■ What the task requires
Look below for the line containing "国名の漢字一文字一覧｜英・米・仏など略称" and the line containing "Recent Comments"; repeat exactly those two lines and all lines between them, and nothing else.

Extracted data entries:
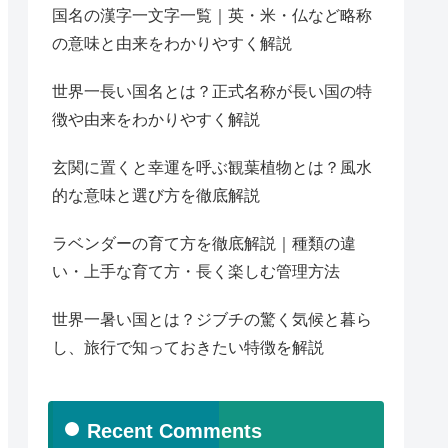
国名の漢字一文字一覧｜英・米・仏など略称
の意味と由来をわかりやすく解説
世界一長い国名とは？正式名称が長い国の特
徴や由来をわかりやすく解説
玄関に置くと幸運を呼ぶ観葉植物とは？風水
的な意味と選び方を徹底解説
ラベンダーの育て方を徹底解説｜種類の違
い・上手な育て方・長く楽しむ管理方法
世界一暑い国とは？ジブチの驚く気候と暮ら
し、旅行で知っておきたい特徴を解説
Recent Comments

==

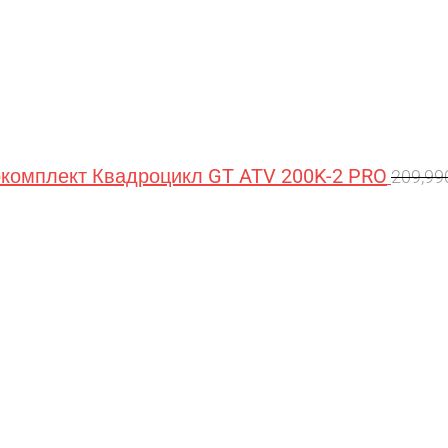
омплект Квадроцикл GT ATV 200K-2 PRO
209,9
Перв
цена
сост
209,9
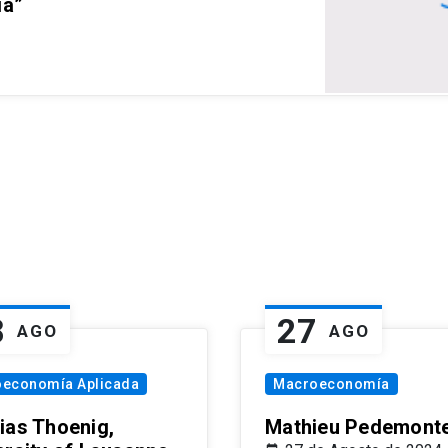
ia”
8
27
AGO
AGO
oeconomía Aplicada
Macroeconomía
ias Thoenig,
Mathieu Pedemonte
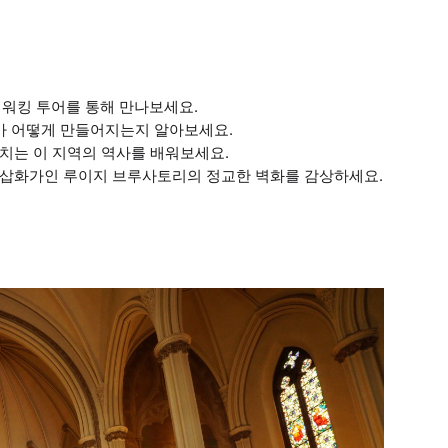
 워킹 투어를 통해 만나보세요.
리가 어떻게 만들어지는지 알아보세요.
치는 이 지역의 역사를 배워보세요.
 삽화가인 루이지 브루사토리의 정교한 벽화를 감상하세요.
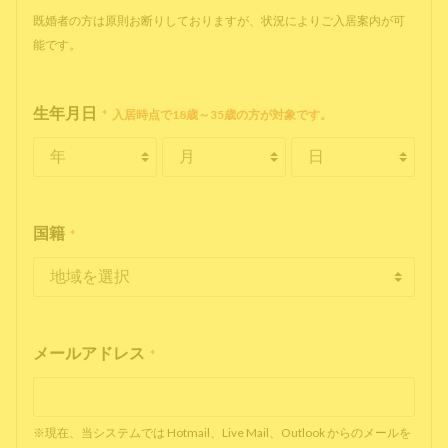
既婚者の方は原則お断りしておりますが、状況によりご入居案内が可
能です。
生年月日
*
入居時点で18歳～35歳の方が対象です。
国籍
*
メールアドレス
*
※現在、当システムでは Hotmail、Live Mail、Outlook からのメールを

■ Completed exercise
国名の漢字一文字一覧｜英・米・仏など略称
の意味と由来をわかりやすく解説
世界一長い国名とは？正式名称が長い国の特
徴や由来をわかりやすく解説
玄関に置くと幸運を呼ぶ観葉植物とは？風水
的な意味と選び方を徹底解説
ラベンダーの育て方を徹底解説｜種類の違
い・上手な育て方・長く楽しむ管理方法
世界一暑い国とは？ジブチの驚く気候と暮ら
し、旅行で知っておきたい特徴を解説
Recent Comments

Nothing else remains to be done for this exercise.